LISTED ENTRIES:

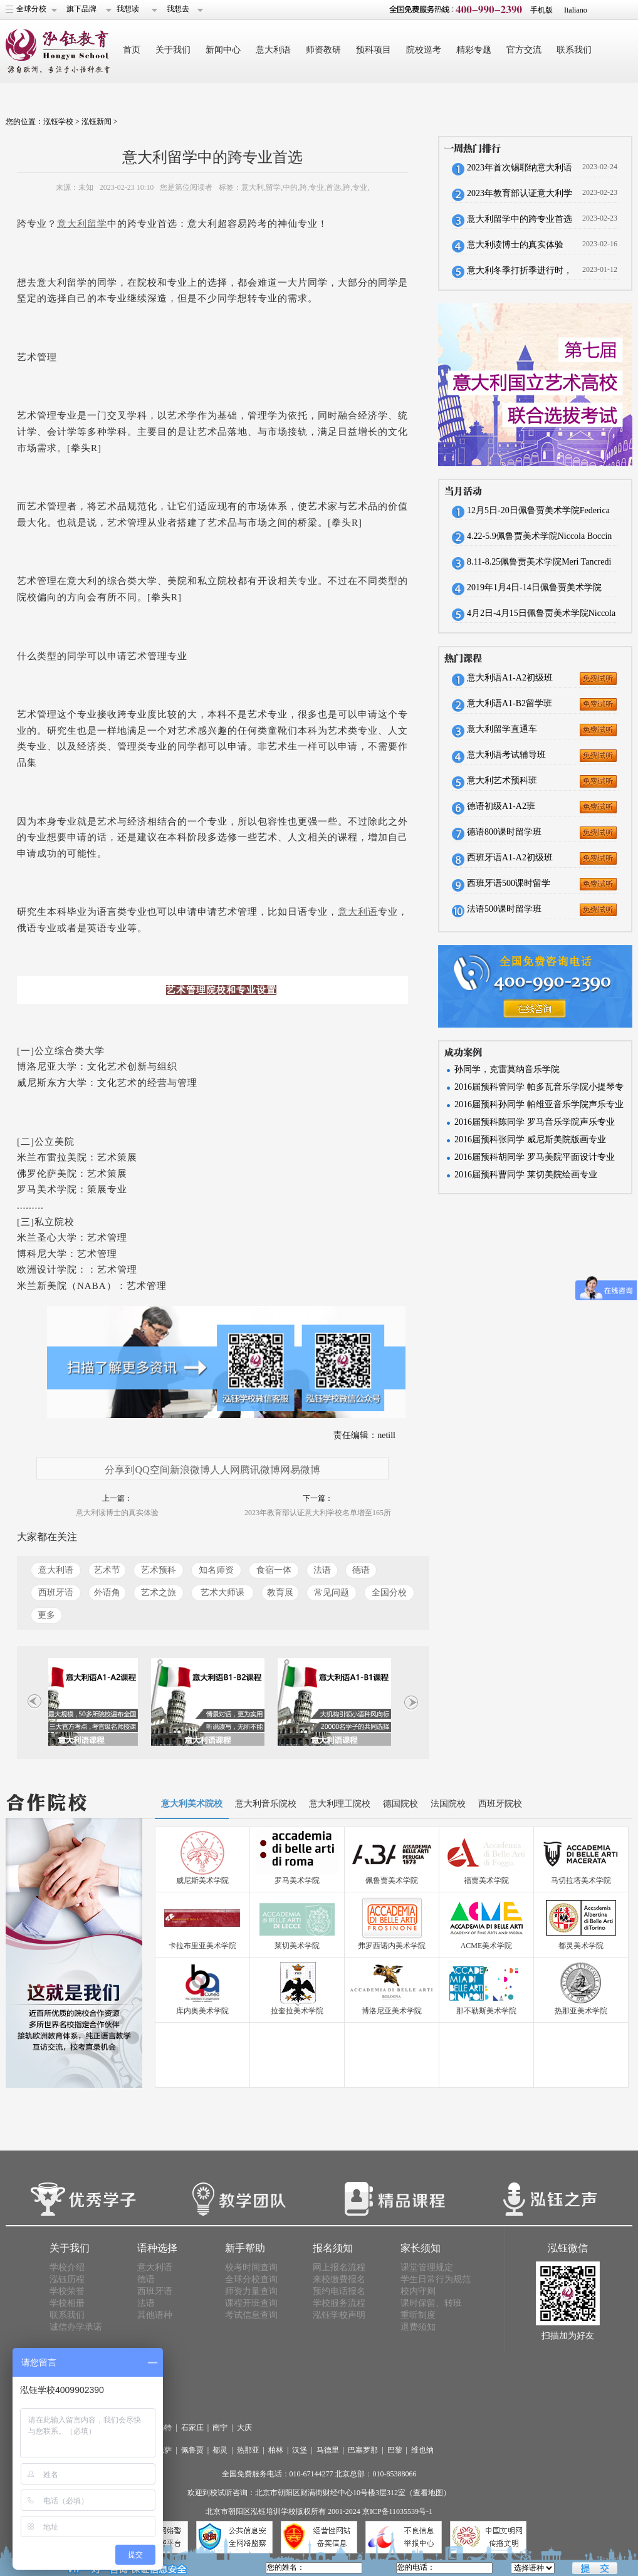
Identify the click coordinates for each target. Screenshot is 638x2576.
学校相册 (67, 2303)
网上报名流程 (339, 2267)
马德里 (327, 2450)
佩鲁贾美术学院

TASK OBJECTIVE: Output the entries above exactly. Do not include the pictures.

EXERCISE RESULT:
Identify the click coordinates for each target. Screenshot is 638x2576.
学校相册 (67, 2303)
网上报名流程 (339, 2267)
马德里 (327, 2450)
佩鲁贾美术学院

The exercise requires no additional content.